Added by Acts 1993, 73rd Leg., ch. 353, Sec. 2, eff. Sept. 1,
1993.  Amended by Acts 1997, 75th Leg., ch. 1010, Sec. 6.21, eff.
Sept. 1, 1997.

Sec. 341.048.  Civil Enforcement.

         (a) A person may not cause, suffer, allow, or permit a
violation of this subchapter or a rule or order adopted under
this subchapter.

         (b) A person who causes, suffers, allows, or permits a
violation under this subchapter shall be assessed a civil penalty
of not less than $50 nor more than $1,000 for each violation. 
Each day of a continuing violation is a separate violation.

         (c) If it appears that a person has violated, is violating, or
threatens to violate a provision under this subchapter, the
commission, a county, or a municipality may institute a civil
suit in a district court for:

                       (1) injunctive relief to restrain the person from continuing
         the violation or threat of violation;

                       (2) the assessment and recovery of a civil penalty; or

                       (3) both injunctive relief and a civil penalty.

         (d) The commission is a necessary and indispensable party in a
suit brought by a county or municipality under this section.

         (e) On the commission's request, the attorney general shall
institute a suit in the name of the state for injunctive relief,
to recover a civil penalty, or for both injunctive relief and
civil penalty.

         (f) The suit may be brought in:

                       (1) Travis County;

                       (2) the county in which the defendant resides; or

                       (3) the county in which the violation or threat of violation
         occurs.

         (g) In a suit under this section to enjoin a violation or
threat of violation of this subchapter, the court shall grant the
state, county, or municipality, without bond or other
undertaking, any injunction that the facts may warrant including
temporary restraining orders, temporary injunctions after notice
and hearing, and permanent injunctions.

         (h) Civil penalties recovered in a suit brought under this
section by a county or municipality shall be equally divided
between:

                       (1) the state; and

                       (2) the county or municipality that first brought the suit.

Added by Acts 1993, 73rd Leg., ch. 353, Sec. 2, eff. Sept. 1,
1993.  Amended by Acts 1997, 75th Leg., ch. 1010, Sec. 6.22, eff.
Sept. 1, 1997.

Sec. 341.0485.  Water Utility Improvement Account.

         (a) The water utility improvement account is created outside of
the state treasury.

         (b) A civil or administrative penalty payable to the state that
is collected from a utility for a violation of this subchapter
shall be deposited in the account.

         (c) The comptroller shall manage the account for the benefit of
the commission and shall invest the money and deposit interest
and other investment proceeds in the account.  The comptroller
shall release money from the account in the manner provided by
the commission.  Money in the account may be used only for:

                       (1) capital improvements to the water or sewer system of a
         utility that has paid fines or penalties under this chapter or
         under Chapter 13, Water Code, that have been deposited in the
         account; or

                       (2) capital improvements and operating and maintenance
         expenses for a utility placed in receivership or under a
         temporary manager under Section 13.4132, Water Code.

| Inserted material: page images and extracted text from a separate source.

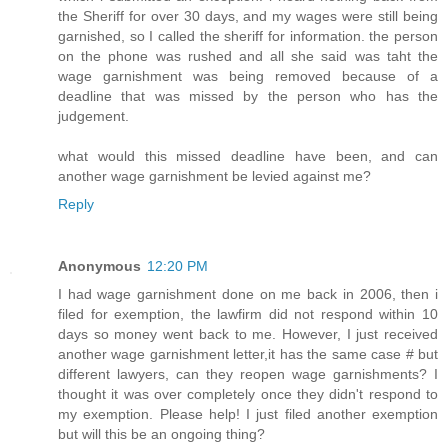
the Sheriff for over 30 days, and my wages were still being
garnished, so I called the sheriff for information. the person
on the phone was rushed and all she said was taht the
wage garnishment was being removed because of a
deadline that was missed by the person who has the
judgement.
what would this missed deadline have been, and can
another wage garnishment be levied against me?
Reply
Anonymous
12:20 PM
I had wage garnishment done on me back in 2006, then i
filed for exemption, the lawfirm did not respond within 10
days so money went back to me. However, I just received
another wage garnishment letter,it has the same case # but
different lawyers, can they reopen wage garnishments? I
thought it was over completely once they didn't respond to
my exemption. Please help! I just filed another exemption
but will this be an ongoing thing?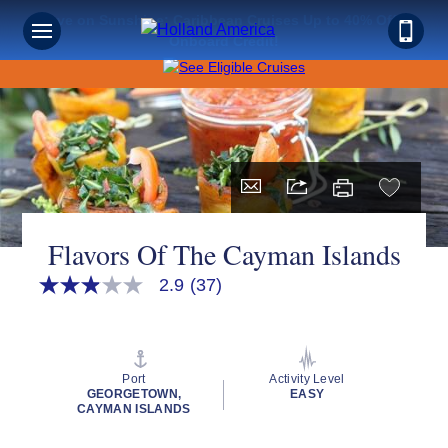
Save on Sunshine: Caribbean Cruises Up to 40% Off +
Onboard Credit!
Flavors Of The Cayman Islands
2.9
(37)
2.9
out
of
5
stars,
average
Port
Activity Level
rating
GEORGETOWN,
EASY
value.
CAYMAN ISLANDS
Read
37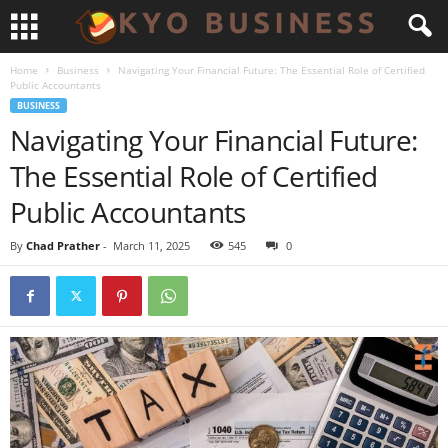
Home
Business
Navigating Your Financial Future: The Essential Role of Certified
Public Accountants
BUSINESS
Navigating Your Financial Future:
The Essential Role of Certified
Public Accountants
By
Chad Prather
-
March 11, 2025
545
0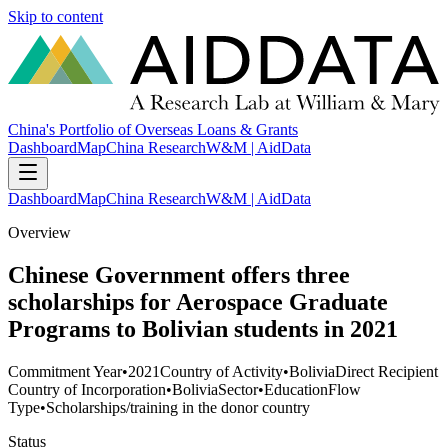
Skip to content
China's Portfolio of Overseas Loans & Grants
Dashboard
Map
China Research
W&M | AidData
Dashboard
Map
China Research
W&M | AidData
Overview
Chinese Government offers three
scholarships for Aerospace Graduate
Programs to Bolivian students in 2021
Commitment Year
•
2021
Country of Activity
•
Bolivia
Direct Recipient
Country of Incorporation
•
Bolivia
Sector
•
Education
Flow
Type
•
Scholarships/training in the donor country
Status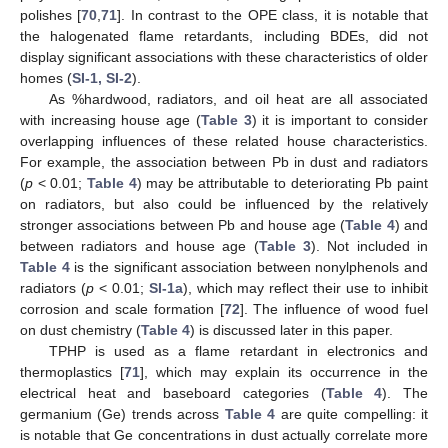
polishes [
70
,
71
]. In contrast to the OPE class, it is notable that
the halogenated flame retardants, including BDEs, did not
display significant associations with these characteristics of older
homes (
SI-1, SI-2
).
As %hardwood, radiators, and oil heat are all associated
with increasing house age (
Table 3
) it is important to consider
overlapping influences of these related house characteristics.
For example, the association between Pb in dust and radiators
(
p
< 0.01;
Table 4
) may be attributable to deteriorating Pb paint
on radiators, but also could be influenced by the relatively
stronger associations between Pb and house age (
Table 4
) and
between radiators and house age (
Table 3
). Not included in
Table 4
is the significant association between nonylphenols and
radiators (
p
< 0.01;
SI-1a
), which may reflect their use to inhibit
corrosion and scale formation [
72
]. The influence of wood fuel
on dust chemistry (
Table 4
) is discussed later in this paper.
TPHP is used as a flame retardant in electronics and
thermoplastics [
71
], which may explain its occurrence in the
electrical heat and baseboard categories (
Table 4
). The
germanium (Ge) trends across
Table 4
are quite compelling: it
is notable that Ge concentrations in dust actually correlate more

         (d) Money used under Subsection (c)(1) for a utility's system
may not exceed the amount of the civil or administrative
penalties the utility has paid.  Capital improvements made with
money from the account may not be considered as invested capital
of the utility for any purpose.  If the utility is sold to
another owner, a portion of the sales price equivalent to the
percentage of the used and useful facilities that were
constructed with money under Subsection (c)(1) shall be
immediately distributed equally to the current customers of the
utility.

         (e) Money used under Subsection (c)(2) may not be considered as
invested capital of the utility for any purpose.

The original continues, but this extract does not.